First, no knowledge that is as you say, "certain."
Second, while social knowledge may not be "privileged" over other types of human knowledge it is the only kind there is. Remeber I am choosing the principle that there is no such thing as an individual as a basic axiom.
Also, there is no reference there to those other ways (which
might be summarised as going and looking); perhaps the context >supplies this lack, but if not, his doctrine might be called >"collective solipsism".
Interesting point. You are right, so far there hasn't been an explicit reference to "going and looking" and beyond that poking at it. Unless one considers the descriptions of "the test" as providing such a description. Consider however, John Dewey's 1938 _Logic: the theory of inquiry_ does this sort of description at length. Or, Dewey and Bently 1949 _The KNowing and the Known_ Rather than "collective solipsism" which seems almost like a self-characterature, there are much better ways to formulate human agency. Bruce Nevin's discussion of this issues seems to me to provide, on the whole and for the most part, a start in the right direction.

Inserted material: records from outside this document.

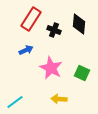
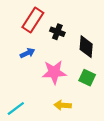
black diamond: (79, 24) -> (86, 47), moved
pink star: (51, 68) -> (54, 72), turned -30

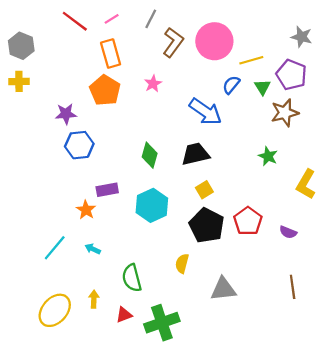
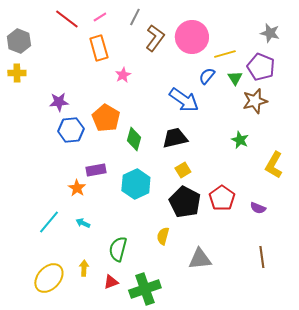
pink star: (153, 84) -> (123, 75), moved
orange pentagon: (105, 90) -> (106, 118), moved
green semicircle: (132, 278) -> (118, 249), turned 30

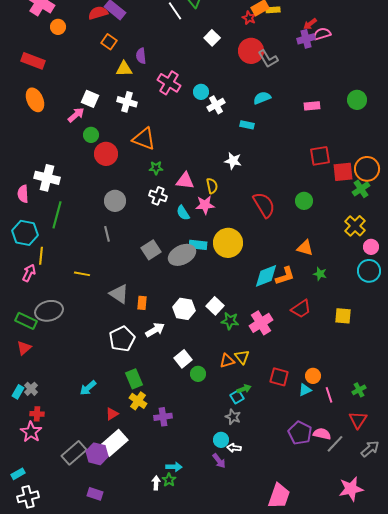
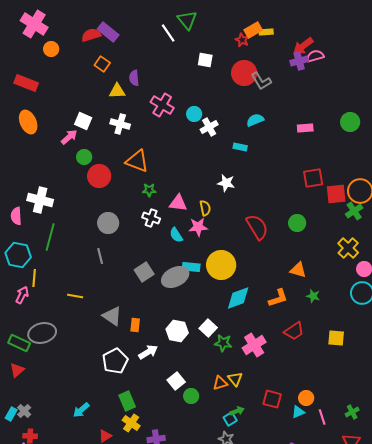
red arrow: (310, 24) -> (303, 46), size x1.5
white square: (212, 38) -> (205, 60), turned -35
cyan diamond: (266, 276) -> (238, 298), moved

I in my view Bill Powers' PCT sophistology has the same relationship to control theory that Newtonianistic philosophy had to Newtonian physics, and Social Darwinism had to Darwinian biology.
There is a lot to do, useful stuff in my view, that could be done in applying control theory to fields such as linguistics and economics. I just recently realized that there is a supply side counterpart to the Giffen case (which is a problem on the demand side). At least in my perception, the process of expanding the effort to reconstruct economics in terms of a control theory conception of agency is succeeding.
Did the use of a PCT sophistology make any contribution to this realization? Not as far as I can tell. Neither did my notions concerning concerning pragmatics. Not at least directly. Rather what was involved seems to have been a far more mundane process of reading economic history, and evolutionary theory (C.E. Darlington 1969 _Evolution of Man and Society_) combined with reflecting upon anomolies in econmic theory.